Le gouvernement a confirmé que la réforme relative à la fin de vie sera présentée pour un vote définitif à l'Assemblée nationale avant la suspension des travaux parlementaires cet été. Lors d'une interview pour Franceinfo, le ministre des Relations avec le Parlement, Laurent Panifous, a expliqué que le léger report d'un mois de son examen au Sénat ne remet pas en cause le calendrier initial.
L'examen en seconde lecture de ce projet de loi, qui inclut des propositions concernant l'aide à mourir et les soins palliatifs, se déroulera désormais en mai au Sénat. Ce changement a suscité l'irritation de la présidente de l'Assemblée nationale, Yaël Braun-Pivet, qui a exprimé sa profonde désapprobation vis-à-vis de ce délai.
Panifous a souligné que cet ajustement était uniquement à la demande des sénateurs qui souhaitaient plus de temps pour examiner le texte. Toutefois, il a insisté sur le fait que cela n'impacte pas l'objectif principal : un vote définitif avant l'été.
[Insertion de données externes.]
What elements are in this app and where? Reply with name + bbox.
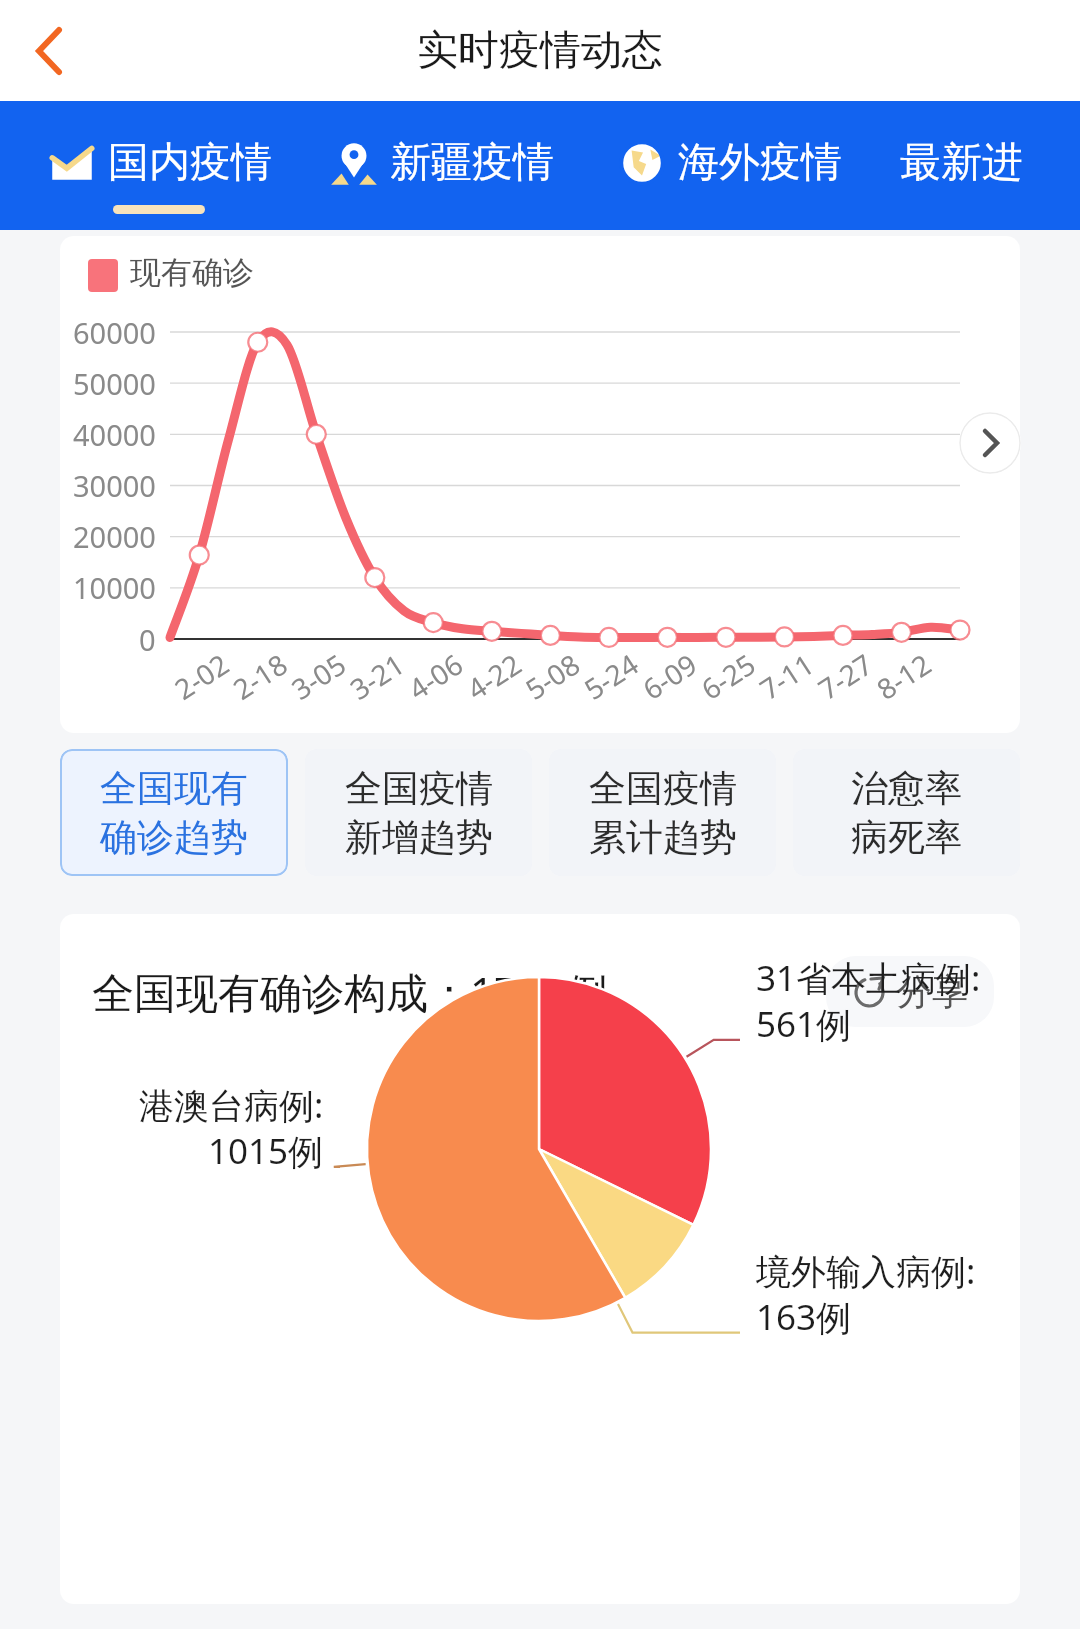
staticText: 分享 xyxy=(896,969,968,1014)
button[interactable]: 海外疫情 xyxy=(616,101,842,230)
button[interactable] xyxy=(60,236,1020,733)
staticText: 最新进 xyxy=(900,137,1023,189)
button[interactable]: 分享 xyxy=(826,956,994,1027)
staticText: 全国现有 确诊趋势 xyxy=(100,765,248,861)
button[interactable]: Next chart xyxy=(959,412,1021,474)
staticText: 海外疫情 xyxy=(678,137,842,189)
staticText: 国内疫情 xyxy=(108,137,272,189)
staticText: 新疆疫情 xyxy=(390,137,554,189)
staticText: 实时疫情动态 xyxy=(417,25,663,77)
staticText: 治愈率 病死率 xyxy=(851,765,962,861)
staticText: 全国疫情 新增趋势 xyxy=(345,765,493,861)
staticText: 全国现有确诊构成：1739例 xyxy=(92,963,609,1020)
button[interactable]: 新疆疫情 xyxy=(328,101,554,230)
button[interactable]: 治愈率 病死率 xyxy=(793,749,1020,876)
button[interactable]: 全国疫情 新增趋势 xyxy=(305,749,532,876)
button[interactable]: 最新进 xyxy=(900,101,1023,230)
button[interactable]: Back xyxy=(10,12,88,90)
button[interactable]: 全国疫情 累计趋势 xyxy=(549,749,776,876)
button[interactable]: 全国现有 确诊趋势 xyxy=(60,749,288,876)
staticText: 全国疫情 累计趋势 xyxy=(589,765,737,861)
button[interactable]: 国内疫情 xyxy=(46,101,272,230)
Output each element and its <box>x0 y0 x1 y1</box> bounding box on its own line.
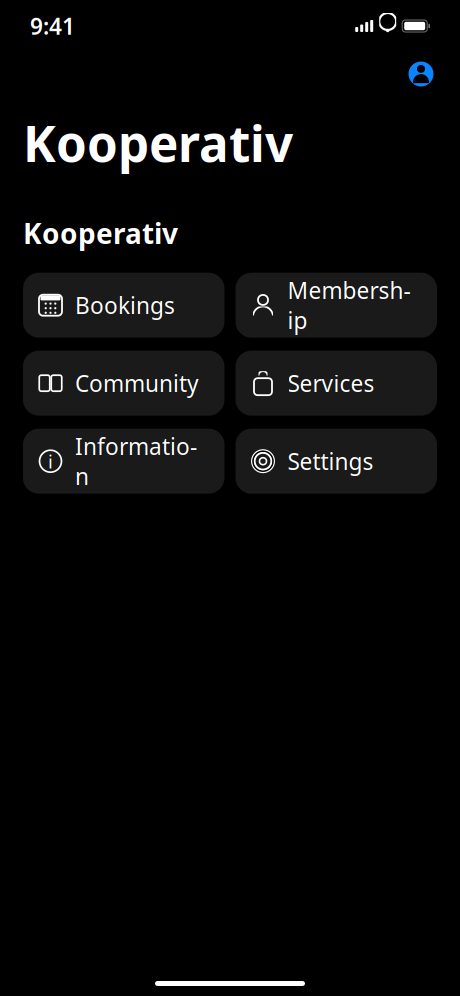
staticText: Information <box>75 431 197 491</box>
staticText: Services <box>288 368 374 398</box>
button[interactable]: Membership <box>236 273 437 338</box>
button[interactable]: Community <box>23 351 224 416</box>
staticText: Community <box>75 368 199 398</box>
staticText: Settings <box>288 446 374 476</box>
button[interactable]: i <box>23 429 224 494</box>
staticText: Kooperativ <box>23 214 178 252</box>
button[interactable]: Profile <box>399 52 443 96</box>
staticText: Bookings <box>75 290 175 320</box>
staticText: 9:41 <box>30 11 75 41</box>
staticText: Membership <box>288 275 410 335</box>
button[interactable]: Services <box>236 351 437 416</box>
staticText: Kooperativ <box>23 110 293 176</box>
button[interactable]: Settings <box>236 429 437 494</box>
staticText: i <box>48 449 53 474</box>
button[interactable]: Bookings <box>23 273 224 338</box>
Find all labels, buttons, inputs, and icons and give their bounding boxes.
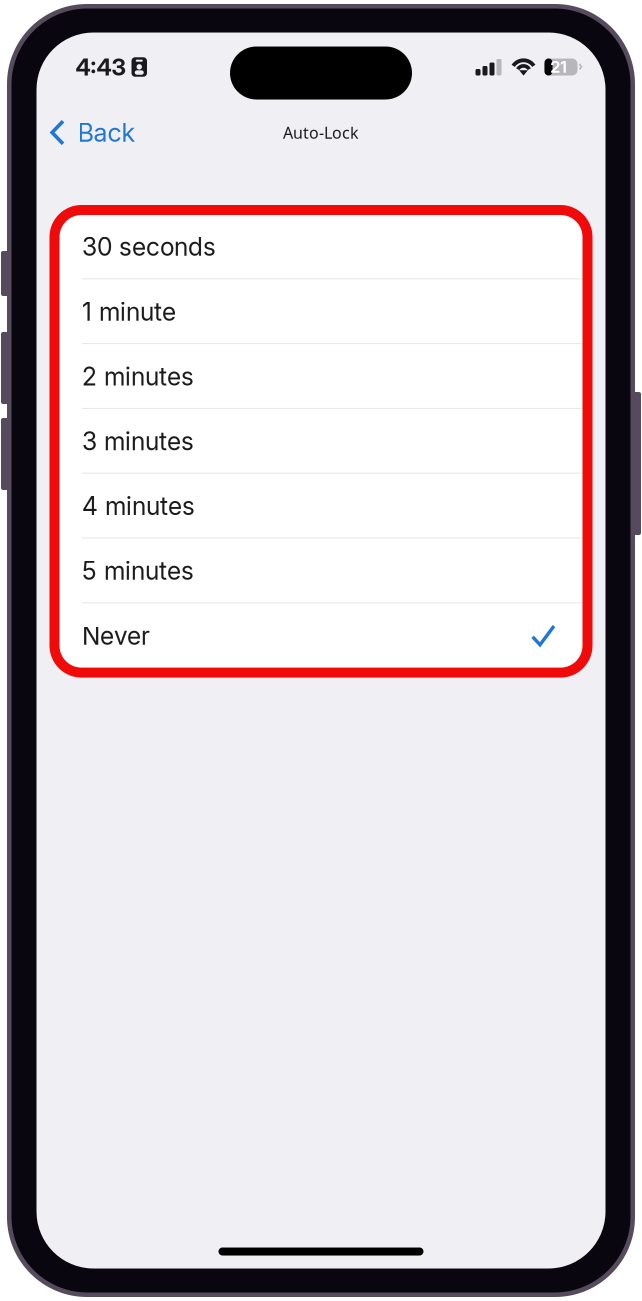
staticText: 4 minutes	[82, 491, 195, 521]
staticText: 2 minutes	[82, 362, 194, 391]
staticText: 30 seconds	[82, 232, 216, 262]
staticText: 5 minutes	[82, 556, 194, 586]
button[interactable]: Back	[36, 114, 146, 152]
staticText: Auto-Lock	[283, 122, 359, 143]
button[interactable]: 30 seconds	[54, 214, 588, 279]
staticText: 3 minutes	[82, 426, 194, 456]
button[interactable]: Never	[54, 603, 588, 668]
staticText: 21	[550, 57, 566, 77]
staticText: Never	[82, 621, 150, 651]
button[interactable]: 5 minutes	[54, 538, 588, 603]
button[interactable]: 1 minute	[54, 279, 588, 344]
staticText: 4:43	[76, 53, 126, 81]
button[interactable]: 3 minutes	[54, 409, 588, 474]
staticText: Back	[78, 117, 136, 148]
button[interactable]: 2 minutes	[54, 344, 588, 409]
button[interactable]: 4 minutes	[54, 474, 588, 538]
staticText: 1 minute	[82, 297, 176, 327]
Selon des sources proches du ministre, l'objectif est d'aboutir à une adoption par l'Assemblée aux alentours de début juillet, juste avant la pause estivale.
Après sa deuxième lecture au Sénat, il est prévu que le texte retourne à l'Assemblée en juin, avant d'être examiné une dernière fois par le Sénat. La commission mixte paritaire, attendue pour suivre, devrait connaître un échec, poussant ainsi le texte à revenir à l'Assemblée pour un vote final.
Ce projet de loi, déjà retardé par la dissolution de l'Assemblée en 2024 et les turbulences politiques de l'automne dernier, achoppe régulièrement au Parlement. Toutefois, il bénéficie d'un soutien majoritaire à l'Assemblée, où il a été adopté à 299 voix contre 226 à la fin février. En revanche, sa première lecture au Sénat a été marquée par des débats tumultueux qui entraînent un rejet pour le moment.
La proposition d'une aide à mourir continue d'interpeller les acteurs politiques, particulièrement à droite, où elle suscite des résistances. Des experts en éthique, tels que le professeur Jean-Marc Sauvé, ont déclaré que la question de la fin de vie soulève des enjeux moraux essentiels qui doivent être rigoureusement débattus et examinés.